O PÚBLICO, o Big Bang e a colina do novo

O traço identitário que mais aprecio no PÚBLICO consiste na vocação para ser colina do novo e incumbadora de um futuro que aspira a ir mais além.

Discerni das celebrações dos 30 anos de vida do PÚBLICO que tive o prazer de vivenciar que os detalhes são da essência, tanto quanto são o propósito de posteridade e de ser escola. Ocorreu-me ligar o ditame do pintor Gerhard Richter: pinto para a posteridade, dispenso os detalhes, com o do também pintor Paul Klee que definia o ponto como a origem da linha. Neste prumo de ideias, recordo o dia em que fui comprar o PÚBLICO, que afinal não estava à venda. Surgindo dias depois noutro Jornal que o tempo diluiu nos idos, a capa Trabalhar para o Boneco (salvo erro), assim derreando em primeira página a malograda tentativa do PÚBLICO surgir a horas nas bancas.

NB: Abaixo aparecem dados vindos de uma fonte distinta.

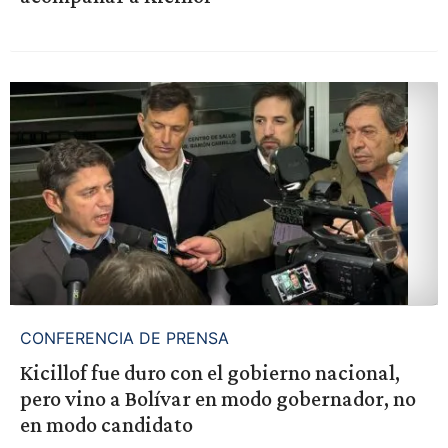
CONFERENCIA DE PRENSA
Kicillof fue duro con el gobierno nacional,
pero vino a Bolívar en modo gobernador, no
en modo candidato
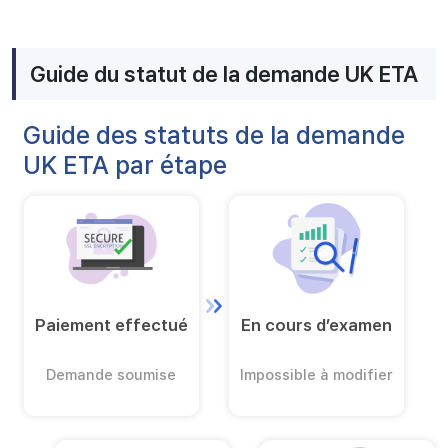
Guide du statut de la demande UK ETA
Guide des statuts de la demande
UK ETA par étape
Paiement effectué
En cours d’examen
Demande soumise
Impossible à modifier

Este ponto, origem da linha de vida do PÚBLICO não é um detalhe. Expõe-nos a algo de ontem como de hoje: a atitude de uma parte relevante da sociedade perante o novo. E que pela sua atualidade em face do nosso futuro, elego como ponto de reflexão na oportunidade dos seus 30 anos. Isto é porque persiste em Portugal um afrontamento entre duas atitudes opostas que prejudica a vontade colaborativa. Uma é atitude que ambiciona saber ler os tempos, propondo-se ao esforço tão custoso como desafiante, como é o de correr atrás das canelas da novidade como forma de entreabrir o futuro a partir de Portugal. A outra é a atitude que perante o novo se fecha na negação, na apatia ou na resistência. Não vê mais à frente, deixando a chocar um ovo, do qual salta um pintainho que de repente lhe canta de galo. Despertando-o para que os setores estratégicos são cada vez mais um quintal de outras nacionalidades, desde a banca, à energia, às comunicações, às infra-estruturas (aero)portuárias e rodoviárias, sem esquecer a advocacia, depositária de uma boa parte dos segredos do país e do acesso aos decisores-chave, ou o nível de vida na cauda da UE.

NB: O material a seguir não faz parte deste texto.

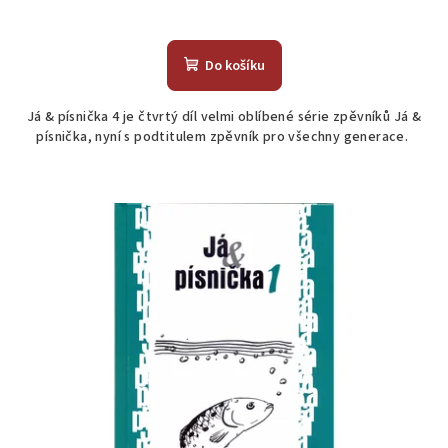
Do košíku
Já & písnička 4 je čtvrtý díl velmi oblíbené série zpěvníků Já &
písnička, nyní s podtitulem zpěvník pro všechny generace.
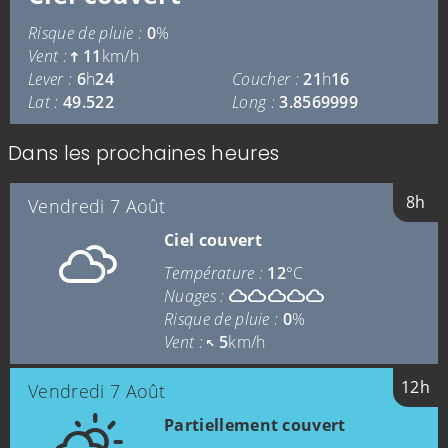
Risque de pluie :
0
%
Vent :
11
km/h
Lever :
6
h
24
Coucher :
21
h
16
Lat :
49.522
Long :
3.8569999
Dans les prochaines heures
8h
Vendredi 7 Août
Ciel couvert
Température :
12
°C
Nuages :
Risque de pluie :
0
%
Vent :
5
km/h
12h
Vendredi 7 Août
Partiellement couvert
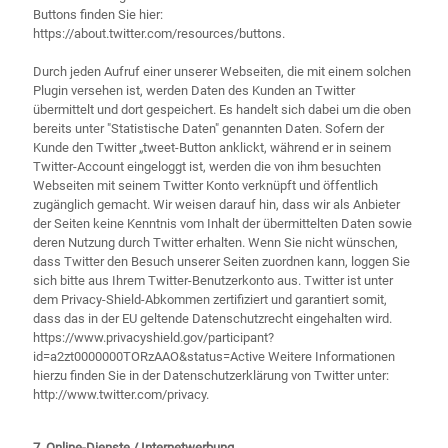
Buttons finden Sie hier:
https://about.twitter.com/resources/buttons.
Durch jeden Aufruf einer unserer Webseiten, die mit einem solchen
Plugin versehen ist, werden Daten des Kunden an Twitter
übermittelt und dort gespeichert. Es handelt sich dabei um die oben
bereits unter "Statistische Daten" genannten Daten. Sofern der
Kunde den Twitter „tweet-Button anklickt, während er in seinem
Twitter-Account eingeloggt ist, werden die von ihm besuchten
Webseiten mit seinem Twitter Konto verknüpft und öffentlich
zugänglich gemacht. Wir weisen darauf hin, dass wir als Anbieter
der Seiten keine Kenntnis vom Inhalt der übermittelten Daten sowie
deren Nutzung durch Twitter erhalten. Wenn Sie nicht wünschen,
dass Twitter den Besuch unserer Seiten zuordnen kann, loggen Sie
sich bitte aus Ihrem Twitter-Benutzerkonto aus. Twitter ist unter
dem Privacy-Shield-Abkommen zertifiziert und garantiert somit,
dass das in der EU geltende Datenschutzrecht eingehalten wird.
https://www.privacyshield.gov/participant?
id=a2zt0000000TORzAAO&status=Active Weitere Informationen
hierzu finden Sie in der Datenschutzerklärung von Twitter unter:
http://www.twitter.com/privacy.
7. Online-Dienste / Internetwerbung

Mais do que a troika, a última década gerou um quotidiano baseado em linhas de comunicação ao serviço do crime e despesismo, distribuiu salvo-condutos entre farsantes em zonas impensáveis como no cume das empresas, do generalato e da magistratura judicial. Difundiu sobre a vida portuguesa um sentimento que ultrapassa a perda de confiança e que só a palavra duplicidade consegue exprimir. Incitando-nos a recuperar no decénio de vinte a dignidade da vida pública, e a preparar a população para absorver alterações na organização social da qual depende o nosso quotidiano, das quais destaco três. Uma é a alteração decorrente das taxas de juros negativas prolongadas. Faço notar que já não é verdade a ideia de acordo com a qual o Tempo é Dinheiro. Isto implica uma mudança de tal forma grande na dinâmica da economia de mercado, que é como se o baixo passasse a ser alto, e se o alto passasse a ser baixo. Outra alteração é a emergência de um novo ambiente comunicacional, incluindo de trocas e pagamentos, centrado no ciberespaço, que desencadeou um efeito primordal: a afirmação da reputação como new commodity. A terceira alteração é a ambição de projetar o novo decénio como a “decade of action and delivery” dos objetivos de Desenvolvimento Sustentável que será concretizada numa dinâmica de my country first e de aprofundamento das restrições aos movimentos internacionais de capitais.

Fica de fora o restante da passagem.